Magnitude and factors associated with diagnosis delay for childhood malignancies seen at the Uganda Cancer Institute.
Abstract
Background: Despite great advances in childhood cancer treatment, survival rates have continued to be low in low- and middle-income countries with as low as 15% of children being reported to be cured as compared to more than 80% of children who are cured in high-income countries. Delay in cancer diagnosis, the reasons for which may be multifactorial has been reported as one of the major contributors to low survival rates. In Uganda, a study done about a decade ago in children with Burkitt’s lymphoma reported a median total delay of 90 days. In recent years, the Uganda Cancer Institute (UCI) has improved diagnosis, treatment, and follow-up of children with childhood cancers, in addition to a comprehensive community cancer program (CCCP) which is tasked to create awareness in the population. However, there is no documentation of how these improvements have impacted the cancer diagnosis cascade.
Study objective: The study aimed to determine the magnitude of cancer diagnosis delay and factors associated with diagnosis delay among children aged less than 18 years diagnosed with cancer at Uganda Cancer Institute.
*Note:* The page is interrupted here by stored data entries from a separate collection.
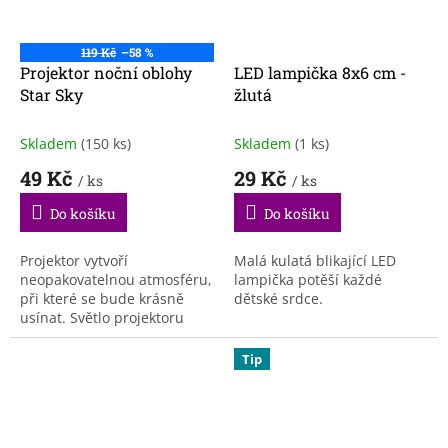
119 Kč
–58 %
Projektor noční oblohy
LED lampička 8x6 cm -
Star Sky
žlutá
Skladem
(150 ks)
Skladem
(1 ks)
49 Kč
29 Kč
/ ks
/ ks
Do košíku
Do košíku
Projektor vytvoří
Malá kulatá blikající LED
neopakovatelnou atmosféru,
lampička potěší každé
při které se bude krásně
dětské srdce.
usínat. Světlo projektoru
krásně utišuje a uspává.
Tip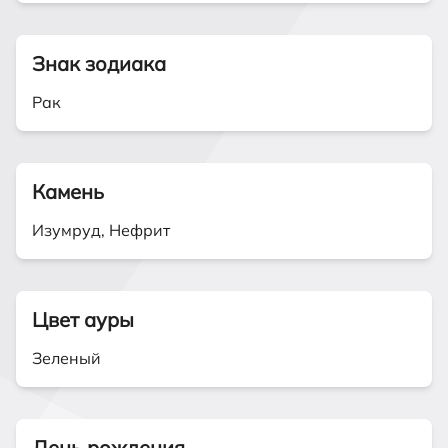
Знак зодиака
Рак
Камень
Изумруд, Нефрит
Цвет ауры
Зеленый
День рождения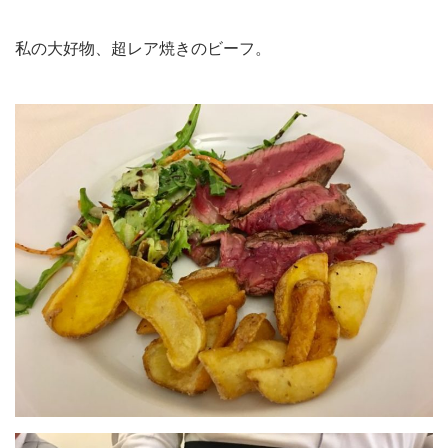
私の大好物、超レア焼きのビーフ。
Methodology: This was a hospital-based cross-sectional study at the Uganda Cancer Institute (UCI) with quantitative and qualitative methods of data collection. One hundred and sixty-two (162) primary caregivers of children less than 18 years old with a confirmed cancer diagnosis were enrolled. Quantitative data was collected using a structured questionnaire. Qualitative data was collected using in-depth interviews with sixteen caregivers and eight key informants (health workers). Informed consent was sought from the study participants before enrollment into the study. Quantitative data was entered into a password-protected computer using Epi data 3.1 and analyzed using STATA version 14. Cancer diagnosis delay was considered significant when it was more than 2months (eight weeks). The Median in weeks and interquartile range was used to summarize diagnosis delay, while chi-square was used to compare proportions, and simple logistic regression analysis was used at the bivariate and multivariable analysis levels. Adjusted Odds Ratio was used as a measure of association. A p-value < 0.05 was considered significant. Qualitative data was transcribed, coded, categorized, and analyzed using a content thematic approach. Direct quotations were used to present the results.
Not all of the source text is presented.